Data terbaru tersebut disampaikan Ketua Majelis Nasional Venezuela, Jorge Rodriguez, pada Jumat (26/6/2026).
Gempa berkekuatan Magnitudo 7,2 dan 7,5 yang tercatat oleh Survei Geologi Amerika Serikat (USGS) terjadi hanya berselang satu menit pada Rabu malam waktu setempat.
Proses pencarian dan penyelamatan masih berlangsung untuk mengevakuasi korban yang diduga masih terjebak di bawah reruntuhan bangunan.

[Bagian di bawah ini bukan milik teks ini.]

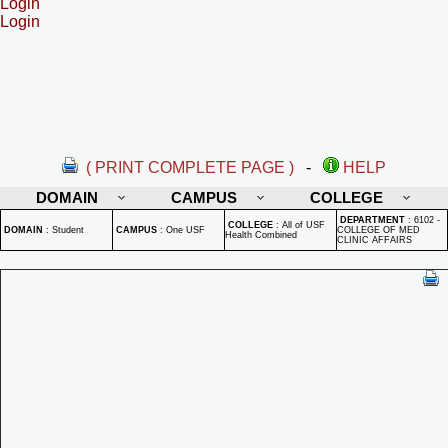
Login
Login
( PRINT COMPLETE PAGE )
-
HELP
DOMAIN
CAMPUS
COLLEGE
DEPARTMENT
:
6102 -
COLLEGE
:
All of USF
DOMAIN
:
Student
CAMPUS
:
One USF
COLLEGE OF MED
Health Combined
CLINIC AFFAIRS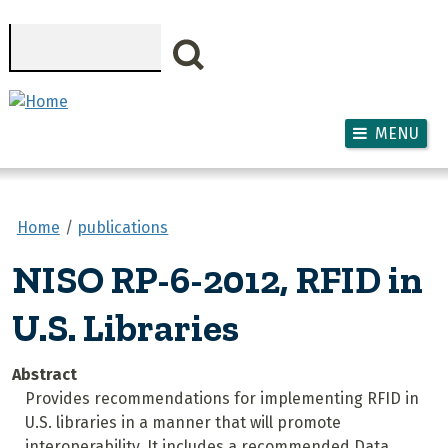
Skip to main content
Search
MENU
Home
publications
NISO RP-6-2012, RFID in
U.S. Libraries
Abstract
Provides recommendations for implementing RFID in
U.S. libraries in a manner that will promote
interoperability. It includes a recommended Data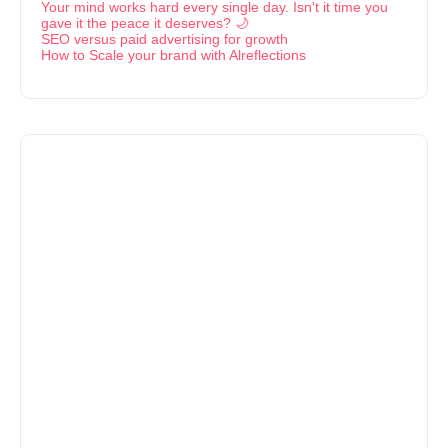
Your mind works hard every single day. Isn't it time you
gave it the peace it deserves? 🌙
SEO versus paid advertising for growth
How to Scale your brand with Alreflections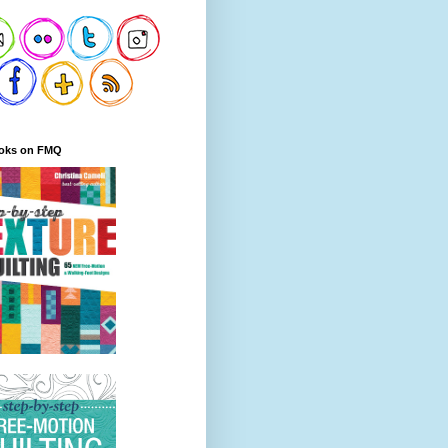
oks on FMQ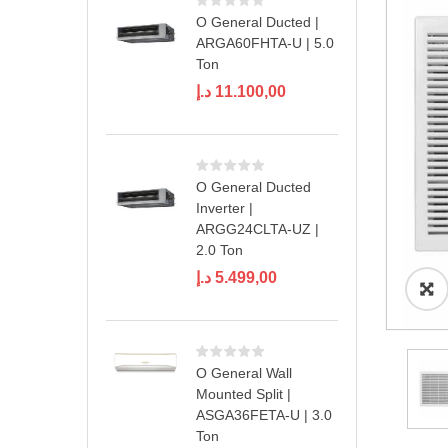
O General Ducted |
ARGA60FHTA-U | 5.0
Ton
د.إ
11.100,00
O General Ducted
Inverter |
ARGG24CLTA-UZ |
2.0 Ton
د.إ
5.499,00
O General Wall
Mounted Split |
ASGA36FETA-U | 3.0
Ton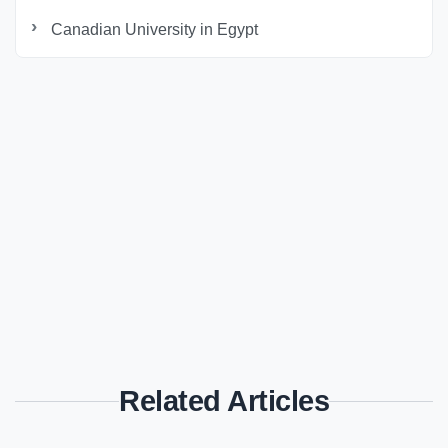
Canadian University in Egypt
Related Articles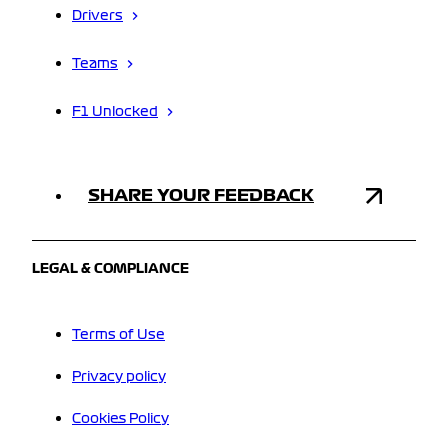
Drivers
Teams
F1 Unlocked
SHARE YOUR FEEDBACK
LEGAL & COMPLIANCE
Terms of Use
Privacy policy
Cookies Policy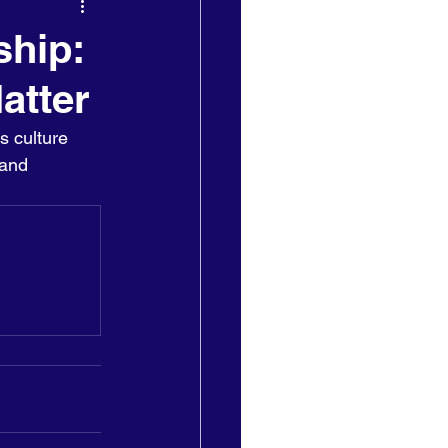
ship:
atter
s culture 
 and 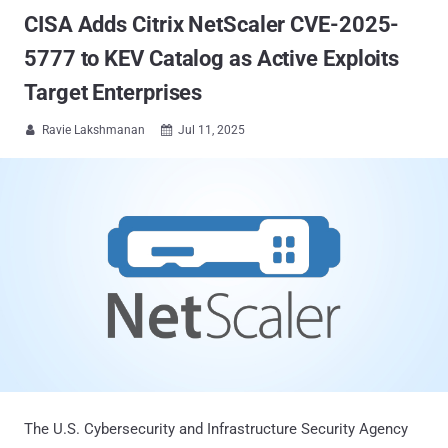
CISA Adds Citrix NetScaler CVE-2025-
5777 to KEV Catalog as Active Exploits
Target Enterprises
Ravie Lakshmanan
Jul 11, 2025


The U.S. Cybersecurity and Infrastructure Security Agency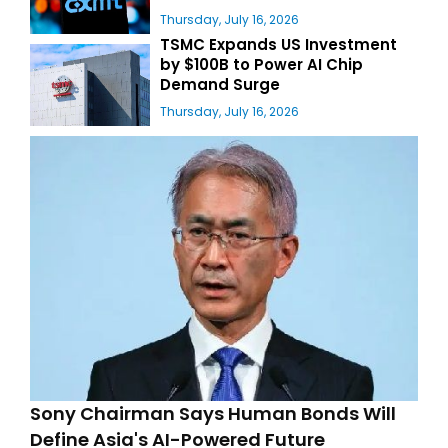
Thursday, July 16, 2026
TSMC Expands US Investment
by $100B to Power AI Chip
Demand Surge
Thursday, July 16, 2026
Sony Chairman Says Human Bonds Will
Define Asia's AI-Powered Future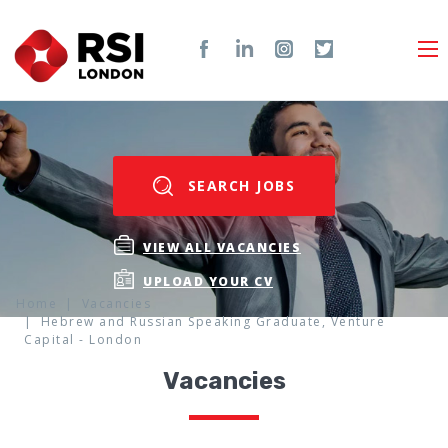
SEARCH JOBS
VIEW ALL VACANCIES
UPLOAD YOUR CV
Home
Vacancies
Hebrew and Russian Speaking Graduate, Venture
Capital - London
Vacancies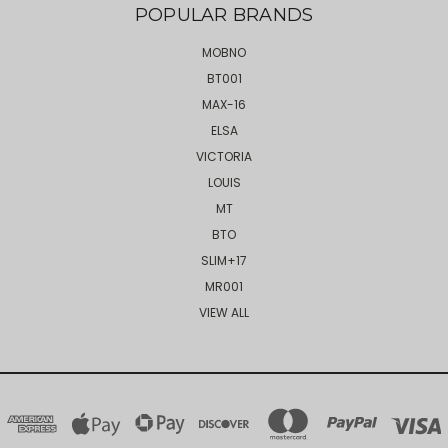
POPULAR BRANDS
MOBNO
BT001
MAX-16
ELSA
VICTORIA
LOUIS
MT
BTO
SLIM+17
MR001
VIEW ALL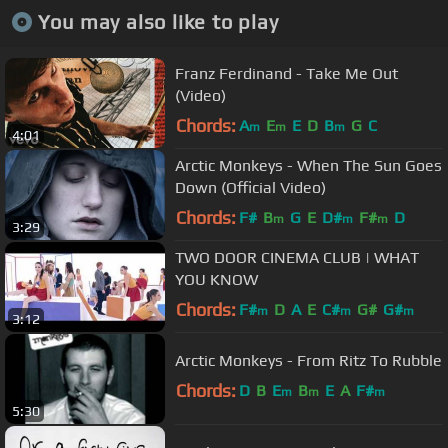
You may also like to play
Franz Ferdinand - Take Me Out
(Video)
Chords:
A
E
E
D
B
G
C
m
m
m
4:01
Arctic Monkeys - When The Sun Goes
Down (Official Video)
Chords:
F#
B
G
E
D#
F#
D
m
m
m
3:29
TWO DOOR CINEMA CLUB | WHAT
YOU KNOW
Chords:
F#
D
A
E
C#
G#
G#
m
m
m
3:12
Arctic Monkeys - From Ritz To Rubble
Chords:
D
B
E
B
E
A
F#
m
m
m
5:30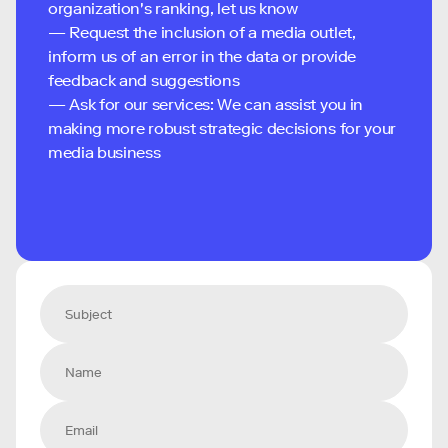
organization's ranking, let us know
— Request the inclusion of a media outlet,
inform us of an error in the data or provide
feedback and suggestions
— Ask for our services: We can assist you in
making more robust strategic decisions for your
media business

Wilayah La Guaira, di utara Caracas, menjadi daerah yang mengalami kerusakan paling parah. Warga berupaya menyelamatkan korban dengan peralatan seadanya sambil menunggu tim penyelamat. Sejumlah penyintas dilaporkan masih terdengar meminta pertolongan dari bawah puing-puing.

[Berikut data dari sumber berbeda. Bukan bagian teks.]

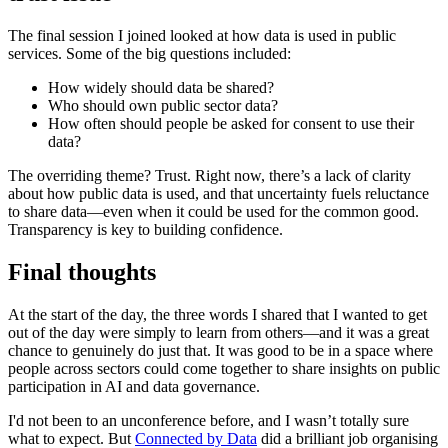
The final session I joined looked at how data is used in public
services. Some of the big questions included:
How widely should data be shared?
Who should own public sector data?
How often should people be asked for consent to use their
data?
The overriding theme? Trust. Right now, there’s a lack of clarity
about how public data is used, and that uncertainty fuels reluctance
to share data—even when it could be used for the common good.
Transparency is key to building confidence.
Final thoughts
At the start of the day, the three words I shared that I wanted to get
out of the day were simply to learn from others—and it was a great
chance to genuinely do just that. It was good to be in a space where
people across sectors could come together to share insights on public
participation in AI and data governance.
I'd not been to an unconference before, and I wasn’t totally sure
what to expect. But
Connected by Data
did a brilliant job organising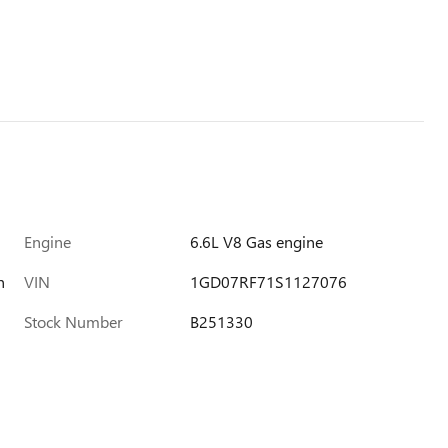
Engine
6.6L V8 Gas engine
h
VIN
1GD07RF71S1127076
Stock Number
B251330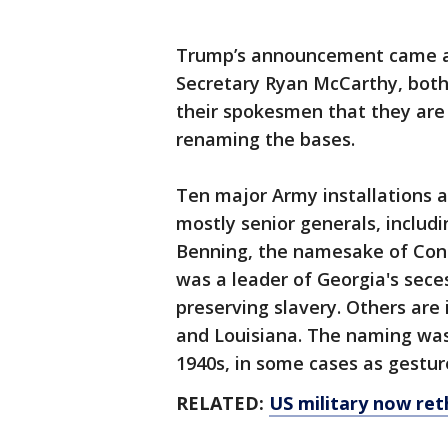
Trump’s announcement came a
Secretary Ryan McCarthy, both
their spokesmen that they are 
renaming the bases.
Ten major Army installations 
mostly senior generals, includi
Benning, the namesake of Con
was a leader of Georgia's sec
preserving slavery. Others are 
and Louisiana. The naming was
1940s, in some cases as gesture
RELATED:
US military now ret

Pemerintah Venezuela menerima berbagai tawaran bantuan kemanusiaan dan tim penyelamat dari sejumlah negara.
Sementara itu, gempa susulan masih terus terjadi sehingga memperumit proses evakuasi.
Bencana ini juga menyebabkan pemadaman listrik di beberapa wilayah dan memicu aksi penjarahan di sebuah supermarket di La Guaira. Banyak warga terpaksa menghabiskan malam di jalanan karena rumah mereka rusak atau khawatir akan gempa susulan.
Pemerintah bersama tim penyelamat terus berupaya mengevakuasi korban serta menyalurkan bantuan kepada masyarakat terdampak.